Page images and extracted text

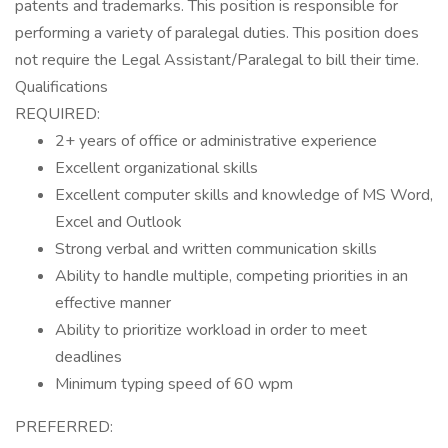
patents and trademarks. This position is responsible for
performing a variety of paralegal duties. This position does
not require the Legal Assistant/Paralegal to bill their time.
Qualifications
REQUIRED:
2+ years of office or administrative experience
Excellent organizational skills
Excellent computer skills and knowledge of MS Word,
Excel and Outlook
Strong verbal and written communication skills
Ability to handle multiple, competing priorities in an
effective manner
Ability to prioritize workload in order to meet
deadlines
Minimum typing speed of 60 wpm
PREFERRED:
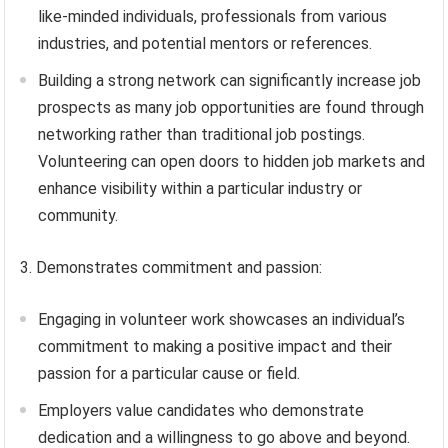
like-minded individuals, professionals from various
industries, and potential mentors or references.
Building a strong network can significantly increase job
prospects as many job opportunities are found through
networking rather than traditional job postings.
Volunteering can open doors to hidden job markets and
enhance visibility within a particular industry or
community.
3. Demonstrates commitment and passion:
Engaging in volunteer work showcases an individual’s
commitment to making a positive impact and their
passion for a particular cause or field.
Employers value candidates who demonstrate
dedication and a willingness to go above and beyond.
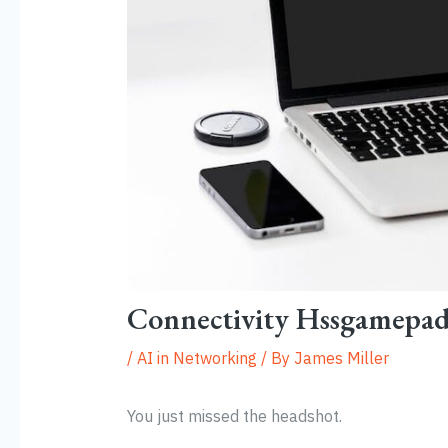
Connectivity Hssgamepa
/
AI in Networking
/ By
James Miller
You just missed the headshot.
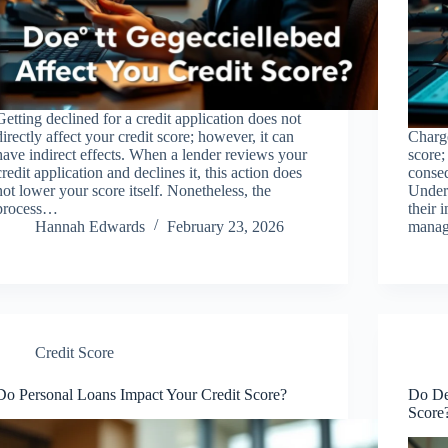
Getting declined for a credit application does not
directly affect your credit score; however, it can
Charge
have indirect effects. When a lender reviews your
score;
credit application and declines it, this action does
conseq
not lower your score itself. Nonetheless, the
Under
process…
their 
Hannah Edwards
February 23, 2026
manage
Credit Score
Do Personal Loans Impact Your Credit Score?
Do De
Score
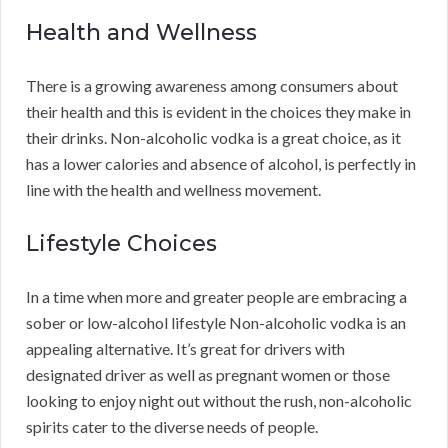
Health and Wellness
There is a growing awareness among consumers about
their health and this is evident in the choices they make in
their drinks. Non-alcoholic vodka is a great choice, as it
has a lower calories and absence of alcohol, is perfectly in
line with the health and wellness movement.
Lifestyle Choices
In a time when more and greater people are embracing a
sober or low-alcohol lifestyle Non-alcoholic vodka is an
appealing alternative. It’s great for drivers with
designated driver as well as pregnant women or those
looking to enjoy night out without the rush, non-alcoholic
spirits cater to the diverse needs of people.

» Your goal
Say the number of data lines holding "their", without any other words.

» Your response
5